==== Provided data

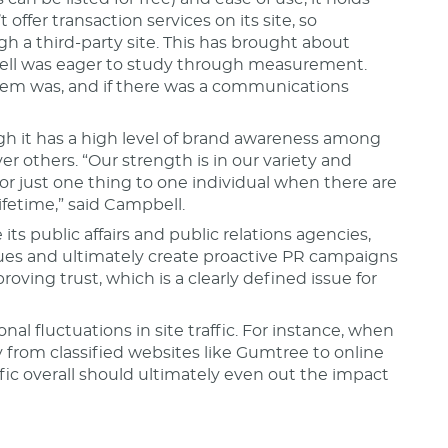
offer transaction services on its site, so
h a third-party site. This has brought about
ell was eager to study through measurement.
blem was, and if there was a communications
ugh it has a high level of brand awareness among
r others. “Our strength is in our variety and
or just one thing to one individual when there are
ifetime,” said Campbell.
ts public affairs and public relations agencies,
ues and ultimately create proactive PR campaigns
ving trust, which is a clearly defined issue for
l fluctuations in site traffic. For instance, when
 from classified websites like Gumtree to online
ffic overall should ultimately even out the impact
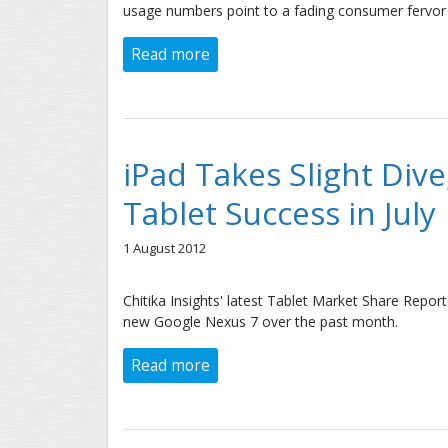
usage numbers point to a fading consumer fervor 
Read more
about New iPad Usage Growth in 
iPad Takes Slight Div
Tablet Success in July
1 August 2012
Chitika Insights' latest Tablet Market Share Repo
new Google Nexus 7 over the past month.
Read more
about iPad Takes Slight Dive, Sa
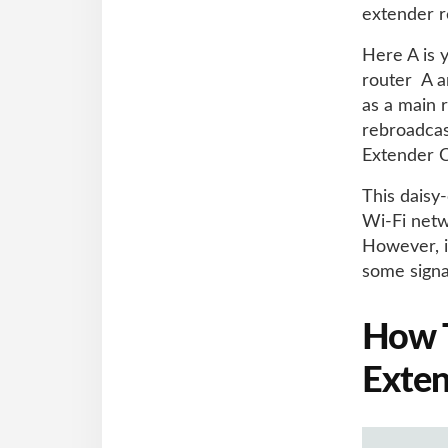
extender r
Here A is 
router A a
as a main 
rebroadcast
Extender C
This daisy
Wi-Fi netw
However, i
some signa
How T
Exten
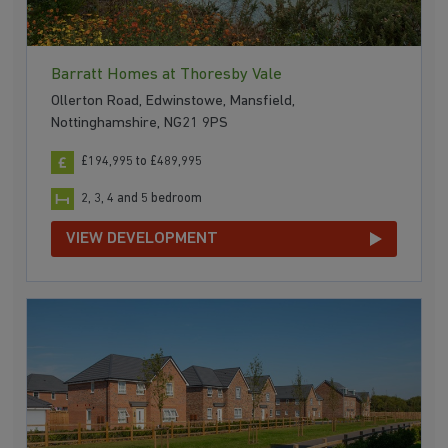
Barratt Homes at Thoresby Vale
Ollerton Road, Edwinstowe, Mansfield,
Nottinghamshire, NG21 9PS
£194,995 to £489,995
2, 3, 4 and 5 bedroom
VIEW DEVELOPMENT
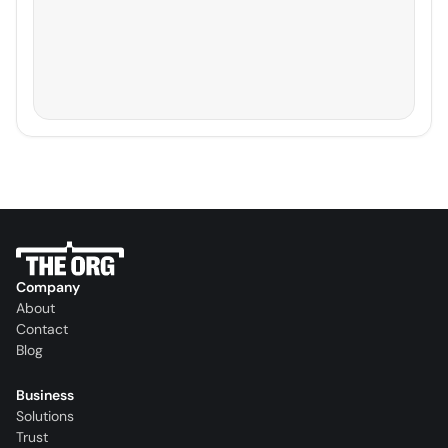
Company
About
Contact
Blog
Business
Solutions
Trust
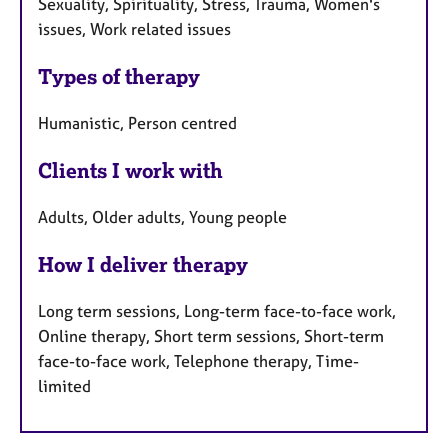
Sexuality, Spirituality, Stress, Trauma, Women's
issues, Work related issues
Types of therapy
Humanistic, Person centred
Clients I work with
Adults, Older adults, Young people
How I deliver therapy
Long term sessions, Long-term face-to-face work,
Online therapy, Short term sessions, Short-term
face-to-face work, Telephone therapy, Time-
limited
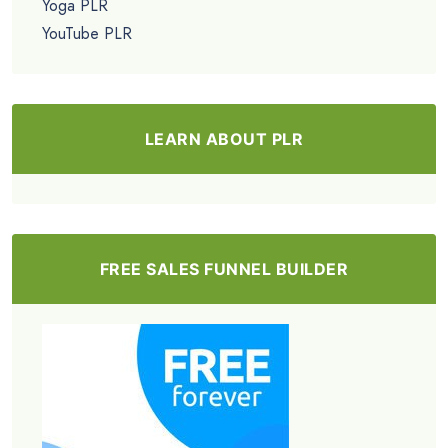
Yoga PLR
YouTube PLR
LEARN ABOUT PLR
FREE SALES FUNNEL BUILDER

========

Directions:
Please transcribe each entry exactly and exclude any image it contains.

Response to the exercise:
offer transaction services on its site, so
h a third-party site. This has brought about
ell was eager to study through measurement.
blem was, and if there was a communications
ugh it has a high level of brand awareness among
r others. “Our strength is in our variety and
or just one thing to one individual when there are
ifetime,” said Campbell.
ts public affairs and public relations agencies,
ues and ultimately create proactive PR campaigns
ving trust, which is a clearly defined issue for
l fluctuations in site traffic. For instance, when
 from classified websites like Gumtree to online
ffic overall should ultimately even out the impact
usage numbers point to a fading consumer fervor 
Read more
about New iPad Usage Growth in 
iPad Takes Slight Div
Tablet Success in July
1 August 2012
Chitika Insights' latest Tablet Market Share Repo
new Google Nexus 7 over the past month.
Read more
about iPad Takes Slight Dive, Sa
extender r
Here A is 
router A a
as a main 
rebroadcast
Extender C
This daisy
Wi-Fi netw
However, i
some signa
How T
Exten
Barratt Homes at Thoresby Vale
Ollerton Road, Edwinstowe, Mansfield,
Nottinghamshire, NG21 9PS
£194,995 to £489,995
2, 3, 4 and 5 bedroom
VIEW DEVELOPMENT
Company
About
Contact
Blog
Business
Solutions
Trust
Sexuality, Spirituality, Stress, Trauma, Women's
issues, Work related issues
Types of therapy
Humanistic, Person centred
Clients I work with
Adults, Older adults, Young people
How I deliver therapy
Long term sessions, Long-term face-to-face work,
Online therapy, Short term sessions, Short-term
face-to-face work, Telephone therapy, Time-
limited
Yoga PLR
YouTube PLR
LEARN ABOUT PLR
FREE SALES FUNNEL BUILDER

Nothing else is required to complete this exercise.